In the exhibition catalog, the scholar James Smalls writes of “sculpting as a colonizing act,” and so it can be. It’s also, in some hands, an entrepreneurial project, which brings us back to Carpeaux’s “Why Born Enslaved!”
The bust, which Carpeaux replicated in various sizes and media — the Met also owns a terra-cotta version, which is in the show — was conceived as a luxury-item collectible from the start. In 1867 the artist began designing a commissioned civic artwork, a fountain for the Luxembourg Gardens in Paris. Its main components were four female figures representing continents, Africa among them. He seems to have used the same studio model — her name de ella is unrecorded — for both the full-length Africa figure and for the bust of “Why Born Enslaved !,” and went public with the bust long before the fountain was finished.
As it turned out, critical reception for the fountain was mixed, but “Négresse” was a hit from the moment it went on view at the 1869 Paris Salon. (The original marble bust that appeared there is now in the Ny Carlsberg Glyptotek museum in Copenhagen; the Met’s is a second version carved in 1873.) Its success was partly because of the timing, and to a peculiar strain of political wokeness in the air . Although the formal abolition of slavery in Europe and the United States was by then a done deal, images related to it were still in vogue. So were images that reminded Europeans of their bountiful colonial properties in Africa and the Caribbean.
To get a sense of cultural context, it’s useful to remember that, in 1869, Emperor Napoleon III, who was relentlessly pursuing French dominion in Africa, and whose patronage Carpeaux assiduously sought, purchased a copy of “Why Born Enslaved!” as a gift for his art-loving wife, the Empress Eugenie.
And what did they, and their collecting-class contemporaries, see in that work? A politically expedient emblem, one that expressed sympathy for the downtrodden, but also portrayed the downtrodden as decisively down, and dependent on white benevolence for lifting up.

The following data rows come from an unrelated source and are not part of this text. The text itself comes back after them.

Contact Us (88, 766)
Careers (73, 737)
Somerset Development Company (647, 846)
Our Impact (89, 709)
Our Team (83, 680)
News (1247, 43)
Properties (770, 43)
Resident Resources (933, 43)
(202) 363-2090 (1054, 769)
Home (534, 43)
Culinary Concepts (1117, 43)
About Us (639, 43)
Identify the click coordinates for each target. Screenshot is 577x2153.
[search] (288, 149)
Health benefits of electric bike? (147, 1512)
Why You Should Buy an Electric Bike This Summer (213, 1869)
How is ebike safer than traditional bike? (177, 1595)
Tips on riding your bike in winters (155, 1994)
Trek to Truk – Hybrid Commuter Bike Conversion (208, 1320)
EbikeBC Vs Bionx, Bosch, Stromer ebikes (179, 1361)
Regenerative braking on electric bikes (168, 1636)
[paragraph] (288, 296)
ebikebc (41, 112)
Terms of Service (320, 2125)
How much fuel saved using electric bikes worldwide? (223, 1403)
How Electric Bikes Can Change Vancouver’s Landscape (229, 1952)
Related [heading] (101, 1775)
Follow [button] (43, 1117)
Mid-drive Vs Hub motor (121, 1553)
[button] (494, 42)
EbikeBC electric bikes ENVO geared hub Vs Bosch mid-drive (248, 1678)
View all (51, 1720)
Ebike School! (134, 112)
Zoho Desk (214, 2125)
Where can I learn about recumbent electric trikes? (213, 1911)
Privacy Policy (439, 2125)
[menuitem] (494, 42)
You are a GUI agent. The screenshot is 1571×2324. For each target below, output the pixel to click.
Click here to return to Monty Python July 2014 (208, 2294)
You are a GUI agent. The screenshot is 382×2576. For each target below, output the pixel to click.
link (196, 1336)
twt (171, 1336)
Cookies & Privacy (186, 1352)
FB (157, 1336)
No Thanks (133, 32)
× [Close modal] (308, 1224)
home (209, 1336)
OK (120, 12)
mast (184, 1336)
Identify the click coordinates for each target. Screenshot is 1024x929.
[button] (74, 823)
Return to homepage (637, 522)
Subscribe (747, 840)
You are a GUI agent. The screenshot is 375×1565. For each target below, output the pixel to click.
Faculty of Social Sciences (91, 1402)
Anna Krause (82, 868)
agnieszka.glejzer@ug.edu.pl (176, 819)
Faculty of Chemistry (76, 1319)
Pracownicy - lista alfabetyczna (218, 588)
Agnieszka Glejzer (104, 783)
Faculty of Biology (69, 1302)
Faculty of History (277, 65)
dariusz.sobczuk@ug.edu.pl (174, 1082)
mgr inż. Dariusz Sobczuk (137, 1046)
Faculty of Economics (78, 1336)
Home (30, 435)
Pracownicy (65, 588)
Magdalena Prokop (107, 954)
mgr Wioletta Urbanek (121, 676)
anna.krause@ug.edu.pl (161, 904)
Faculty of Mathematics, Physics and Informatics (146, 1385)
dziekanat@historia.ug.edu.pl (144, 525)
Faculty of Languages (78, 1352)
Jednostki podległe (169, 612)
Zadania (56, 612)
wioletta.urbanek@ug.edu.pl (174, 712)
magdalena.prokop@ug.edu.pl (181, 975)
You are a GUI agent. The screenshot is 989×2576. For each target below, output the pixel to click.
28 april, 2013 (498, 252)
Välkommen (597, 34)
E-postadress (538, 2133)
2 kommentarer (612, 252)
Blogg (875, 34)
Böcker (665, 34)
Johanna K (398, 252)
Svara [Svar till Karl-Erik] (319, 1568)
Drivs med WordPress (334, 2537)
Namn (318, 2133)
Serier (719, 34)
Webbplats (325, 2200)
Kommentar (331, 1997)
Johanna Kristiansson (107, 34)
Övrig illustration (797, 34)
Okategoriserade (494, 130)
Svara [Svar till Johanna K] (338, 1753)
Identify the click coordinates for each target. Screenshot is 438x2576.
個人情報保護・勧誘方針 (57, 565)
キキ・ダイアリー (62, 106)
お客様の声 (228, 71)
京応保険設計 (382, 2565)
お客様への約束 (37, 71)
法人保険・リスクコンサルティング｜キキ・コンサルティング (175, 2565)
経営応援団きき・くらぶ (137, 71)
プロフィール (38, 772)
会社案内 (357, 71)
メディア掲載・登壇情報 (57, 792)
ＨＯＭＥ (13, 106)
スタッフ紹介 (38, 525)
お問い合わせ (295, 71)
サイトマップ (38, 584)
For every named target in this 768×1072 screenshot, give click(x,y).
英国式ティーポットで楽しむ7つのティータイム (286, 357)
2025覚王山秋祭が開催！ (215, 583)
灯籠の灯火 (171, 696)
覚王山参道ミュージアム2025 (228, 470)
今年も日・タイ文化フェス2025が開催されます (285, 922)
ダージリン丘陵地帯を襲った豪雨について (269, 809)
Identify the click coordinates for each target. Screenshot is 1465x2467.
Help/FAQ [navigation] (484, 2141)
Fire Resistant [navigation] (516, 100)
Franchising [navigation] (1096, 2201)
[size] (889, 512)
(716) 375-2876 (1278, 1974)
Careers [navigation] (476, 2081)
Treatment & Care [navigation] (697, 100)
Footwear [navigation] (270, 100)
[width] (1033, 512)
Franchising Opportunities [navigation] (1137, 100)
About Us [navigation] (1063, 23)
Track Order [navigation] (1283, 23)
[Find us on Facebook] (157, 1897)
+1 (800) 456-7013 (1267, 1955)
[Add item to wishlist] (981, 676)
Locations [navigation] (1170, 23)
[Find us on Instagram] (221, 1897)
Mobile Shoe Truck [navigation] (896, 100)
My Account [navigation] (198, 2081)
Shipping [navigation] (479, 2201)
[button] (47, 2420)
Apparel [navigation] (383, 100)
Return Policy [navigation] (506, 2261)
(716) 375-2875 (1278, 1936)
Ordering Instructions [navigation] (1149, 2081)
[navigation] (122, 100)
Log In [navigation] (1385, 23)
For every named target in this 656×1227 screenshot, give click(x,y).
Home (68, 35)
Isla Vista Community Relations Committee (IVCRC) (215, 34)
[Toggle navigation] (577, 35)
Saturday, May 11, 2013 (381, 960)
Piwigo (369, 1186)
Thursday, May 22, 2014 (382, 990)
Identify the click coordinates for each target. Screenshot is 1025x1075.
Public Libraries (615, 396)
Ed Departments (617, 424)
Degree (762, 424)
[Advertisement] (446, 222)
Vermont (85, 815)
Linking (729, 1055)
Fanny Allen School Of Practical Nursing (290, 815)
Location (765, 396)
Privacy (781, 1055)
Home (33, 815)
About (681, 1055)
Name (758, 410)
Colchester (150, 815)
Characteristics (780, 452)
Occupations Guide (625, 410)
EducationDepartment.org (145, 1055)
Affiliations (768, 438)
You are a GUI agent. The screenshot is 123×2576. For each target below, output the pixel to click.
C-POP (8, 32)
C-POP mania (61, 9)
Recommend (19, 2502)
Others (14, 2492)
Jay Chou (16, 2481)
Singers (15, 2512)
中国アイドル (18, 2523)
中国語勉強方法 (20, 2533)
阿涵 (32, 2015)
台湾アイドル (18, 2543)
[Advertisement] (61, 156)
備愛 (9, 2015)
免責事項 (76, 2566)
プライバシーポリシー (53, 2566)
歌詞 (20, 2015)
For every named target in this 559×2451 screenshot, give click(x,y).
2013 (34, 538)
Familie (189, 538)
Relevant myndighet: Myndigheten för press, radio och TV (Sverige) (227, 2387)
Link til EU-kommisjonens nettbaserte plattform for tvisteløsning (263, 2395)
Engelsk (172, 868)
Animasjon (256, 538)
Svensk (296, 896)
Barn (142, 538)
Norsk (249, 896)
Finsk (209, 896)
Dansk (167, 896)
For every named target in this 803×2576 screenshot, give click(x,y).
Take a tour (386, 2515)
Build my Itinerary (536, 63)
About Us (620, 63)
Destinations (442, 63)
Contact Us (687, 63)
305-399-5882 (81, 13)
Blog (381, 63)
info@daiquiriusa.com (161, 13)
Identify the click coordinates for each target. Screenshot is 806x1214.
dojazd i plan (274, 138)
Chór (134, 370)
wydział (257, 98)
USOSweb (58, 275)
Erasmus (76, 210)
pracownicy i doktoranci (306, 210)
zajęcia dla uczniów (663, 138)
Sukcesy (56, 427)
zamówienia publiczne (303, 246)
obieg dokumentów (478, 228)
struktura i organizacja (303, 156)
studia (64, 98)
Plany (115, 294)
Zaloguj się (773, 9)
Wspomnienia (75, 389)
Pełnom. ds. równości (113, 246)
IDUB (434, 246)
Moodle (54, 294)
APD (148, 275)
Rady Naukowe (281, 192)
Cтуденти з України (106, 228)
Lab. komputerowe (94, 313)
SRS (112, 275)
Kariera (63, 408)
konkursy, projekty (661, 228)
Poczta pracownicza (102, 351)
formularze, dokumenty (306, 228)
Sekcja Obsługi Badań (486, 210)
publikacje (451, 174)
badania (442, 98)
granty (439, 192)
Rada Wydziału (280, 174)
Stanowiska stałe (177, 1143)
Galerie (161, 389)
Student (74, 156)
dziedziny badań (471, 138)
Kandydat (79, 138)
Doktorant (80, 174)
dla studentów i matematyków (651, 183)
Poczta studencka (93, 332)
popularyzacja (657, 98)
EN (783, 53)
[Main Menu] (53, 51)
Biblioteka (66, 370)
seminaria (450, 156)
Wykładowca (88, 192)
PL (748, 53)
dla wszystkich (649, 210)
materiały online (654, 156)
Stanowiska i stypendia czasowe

And some of those eyes may also have seen what seems unmistakable today, an eroticized image of female bondage, a queasy mix of sympathy and sadism.
And they may also have seen then what I see now — all of the above, but also a work of deep and complex beauty; one that’s emotionally stirring and conceptually sobering beyond anything its creator may have envisioned. That’s the object the Met both preserves and exposes in this investigative show, creating a template that could have far-reaching applications for a critical rethinking of its permanent collection displays.
Fictions of Emancipation: Carpeaux Recast
Through March 5, 2023, at the Metropolitan Museum of Art, 1000 Fifth Avenue, Manhattan; 212-535-7710, metmuseum.org.